→ **REQUIRED ACTION**
One number is all that is asked for: the number of lines below that hold the string "financing".

→ **INPUT MATERIAL**
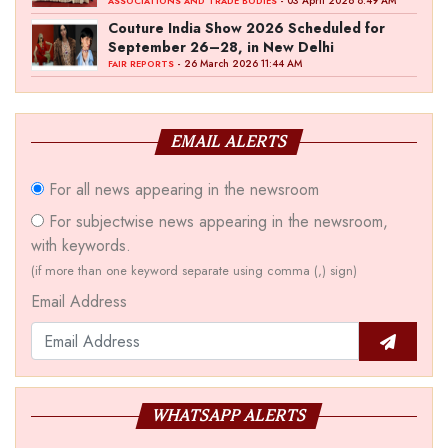
‘Akshay Kala’ Theme
- 03 April 2026 8:49 AM
ASSOCIATIONS AND TRADE BODIES
Couture India Show 2026 Scheduled for
September 26–28, in New Delhi
- 26 March 2026 11:44 AM
FAIR REPORTS
EMAIL ALERTS
For all news appearing in the newsroom
For subjectwise news appearing in the newsroom,
with keywords.
(if more than one keyword separate using comma (,) sign)
Email Address
WHATSAPP ALERTS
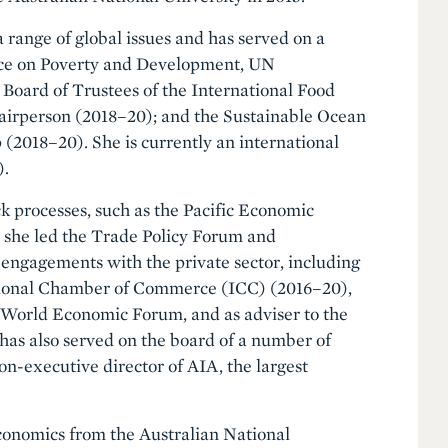
 range of global issues and has served on a
orce on Poverty and Development, UN
 Board of Trustees of the International Food
hairperson (2018–20); and the Sustainable Ocean
(2018–20). She is currently an international
).
ck processes, such as the Pacific Economic
she led the Trade Policy Forum and
engagements with the private sector, including
ational Chamber of Commerce (ICC) (2016–20),
e World Economic Forum, and as adviser to the
s also served on the board of a number of
on-executive director of AIA, the largest
conomics from the Australian National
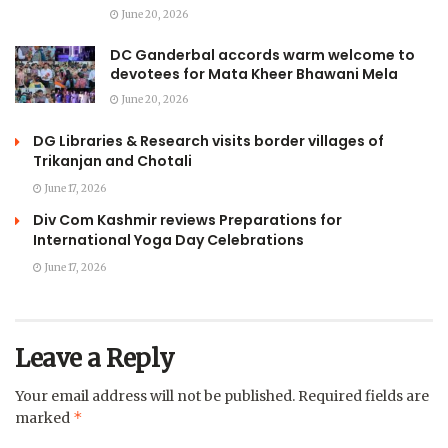
June 20, 2026
DC Ganderbal accords warm welcome to
devotees for Mata Kheer Bhawani Mela
June 20, 2026
DG Libraries & Research visits border villages of
Trikanjan and Chotali
June 17, 2026
Div Com Kashmir reviews Preparations for
International Yoga Day Celebrations
June 17, 2026
Leave a Reply
Your email address will not be published.
Required fields are
*
marked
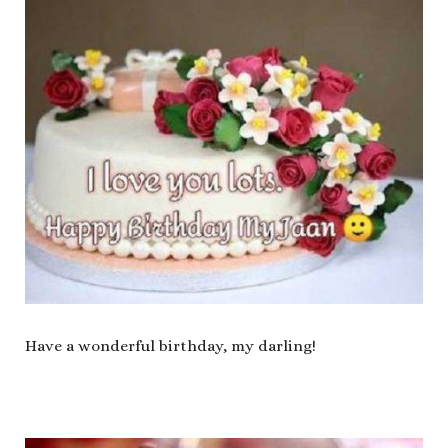
Have a wonderful birthday, my darling!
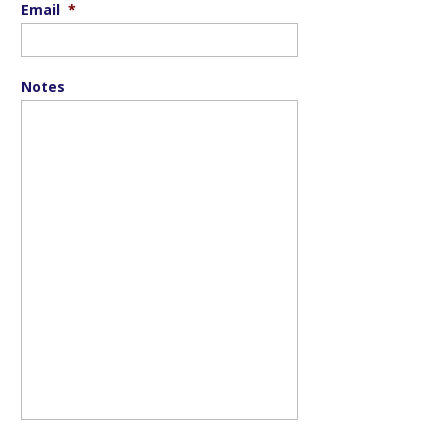
Email
*
Notes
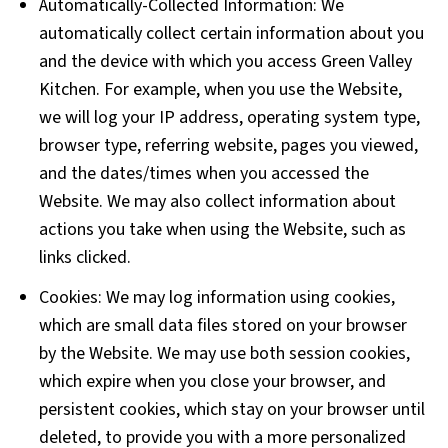
Automatically-Collected Information: We
automatically collect certain information about you
and the device with which you access Green Valley
Kitchen. For example, when you use the Website,
we will log your IP address, operating system type,
browser type, referring website, pages you viewed,
and the dates/times when you accessed the
Website. We may also collect information about
actions you take when using the Website, such as
links clicked.
Cookies: We may log information using cookies,
which are small data files stored on your browser
by the Website. We may use both session cookies,
which expire when you close your browser, and
persistent cookies, which stay on your browser until
deleted, to provide you with a more personalized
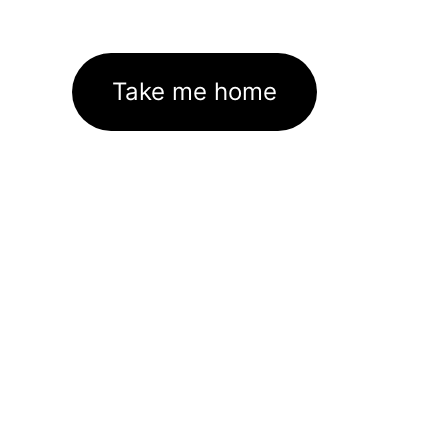
Take me home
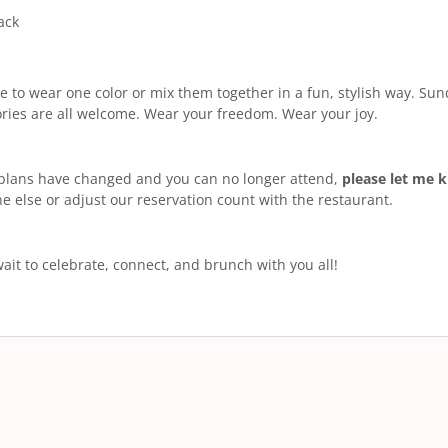
ack
ee to wear one color or mix them together in a fun, stylish way. Sund
ries are all welcome. Wear your freedom. Wear your joy.
 plans have changed and you can no longer attend,
please let me 
 else or adjust our reservation count with the restaurant.
 wait to celebrate, connect, and brunch with you all!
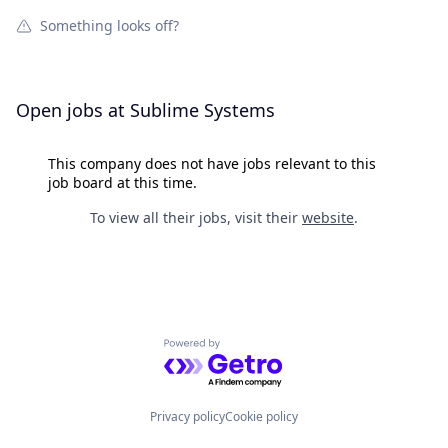
Something looks off?
Open jobs at
Sublime Systems
This company does not have jobs relevant to this
job board at this time.
To view all their jobs, visit their
website
.
Powered by Getro.com
Privacy policy
Cookie policy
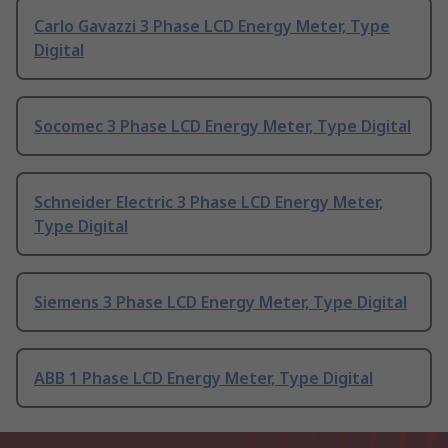
Carlo Gavazzi 3 Phase LCD Energy Meter, Type
Digital
Socomec 3 Phase LCD Energy Meter, Type Digital
Schneider Electric 3 Phase LCD Energy Meter,
Type Digital
Siemens 3 Phase LCD Energy Meter, Type Digital
ABB 1 Phase LCD Energy Meter, Type Digital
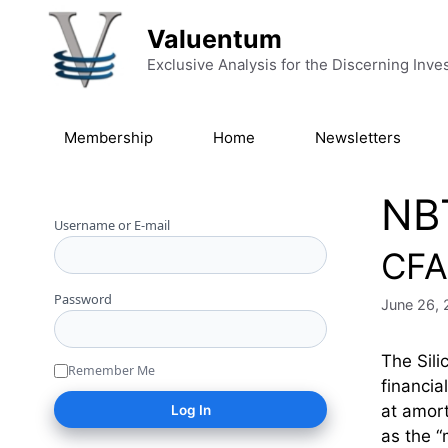
Skip to content
Valuentum
Exclusive Analysis for the Discerning Inve
Membership
Home
Newsletters
NB
Username or E-mail
CFA 
Password
June 26,
The Sili
Remember Me
financia
at amort
as the 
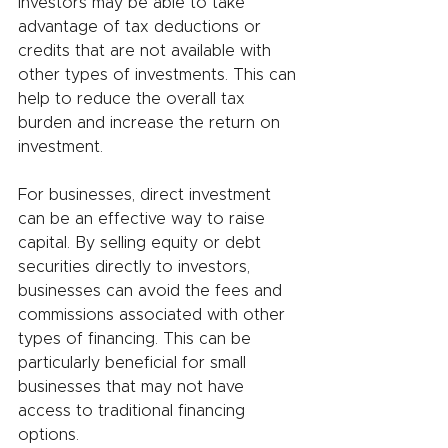
investors may be able to take 
advantage of tax deductions or 
credits that are not available with 
other types of investments. This can 
help to reduce the overall tax 
burden and increase the return on 
investment.
For businesses, direct investment 
can be an effective way to raise 
capital. By selling equity or debt 
securities directly to investors, 
businesses can avoid the fees and 
commissions associated with other 
types of financing. This can be 
particularly beneficial for small 
businesses that may not have 
access to traditional financing 
options.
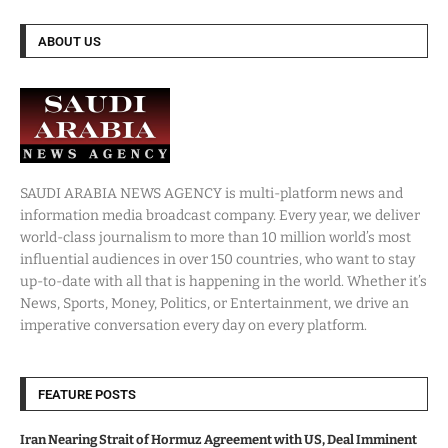
ABOUT US
SAUDI ARABIA NEWS AGENCY is multi-platform news and
information media broadcast company. Every year, we deliver
world-class journalism to more than 10 million world’s most
influential audiences in over 150 countries, who want to stay
up-to-date with all that is happening in the world. Whether it’s
News, Sports, Money, Politics, or Entertainment, we drive an
imperative conversation every day on every platform.
FEATURE POSTS
Iran Nearing Strait of Hormuz Agreement with US, Deal Imminent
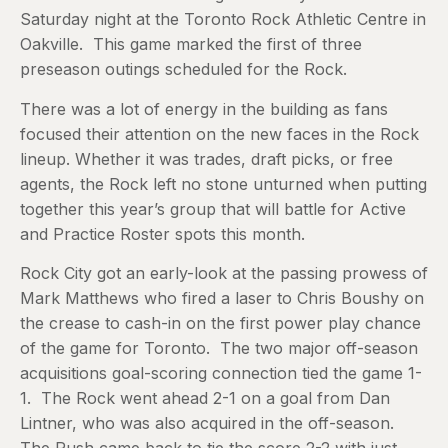
Saturday night at the Toronto Rock Athletic Centre in
Oakville. This game marked the first of three
preseason outings scheduled for the Rock.
There was a lot of energy in the building as fans
focused their attention on the new faces in the Rock
lineup. Whether it was trades, draft picks, or free
agents, the Rock left no stone unturned when putting
together this year’s group that will battle for Active
and Practice Roster spots this month.
Rock City got an early-look at the passing prowess of
Mark Matthews who fired a laser to Chris Boushy on
the crease to cash-in on the first power play chance
of the game for Toronto. The two major off-season
acquisitions goal-scoring connection tied the game 1-
1. The Rock went ahead 2-1 on a goal from Dan
Lintner, who was also acquired in the off-season.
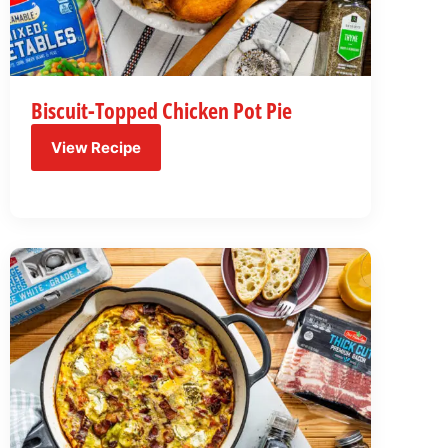
Biscuit-Topped Chicken Pot Pie
View Recipe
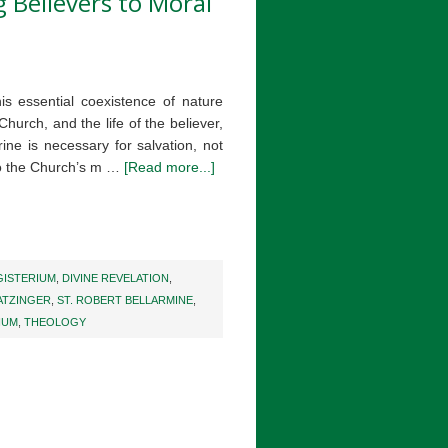
g Believers to Moral
is essential coexistence of nature
Church, and the life of the believer,
ine is necessary for salvation, not
 to the Church’s m …
[Read more...]
ISTERIUM
,
DIVINE REVELATION
,
ATZINGER
,
ST. ROBERT BELLARMINE
,
IUM
,
THEOLOGY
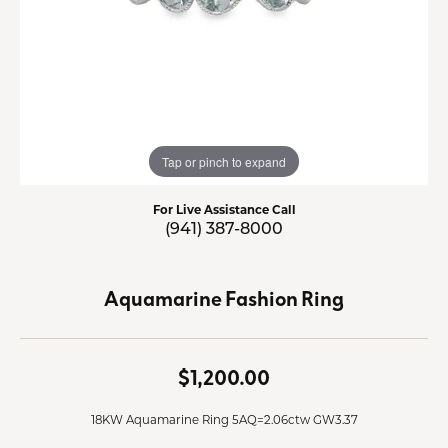
Tap or pinch to expand
For Live Assistance Call
(941) 387-8000
Aquamarine Fashion Ring
$1,200.00
18KW Aquamarine Ring 5AQ=2.06ctw GW3.37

→ **ANSWER SECTION**
2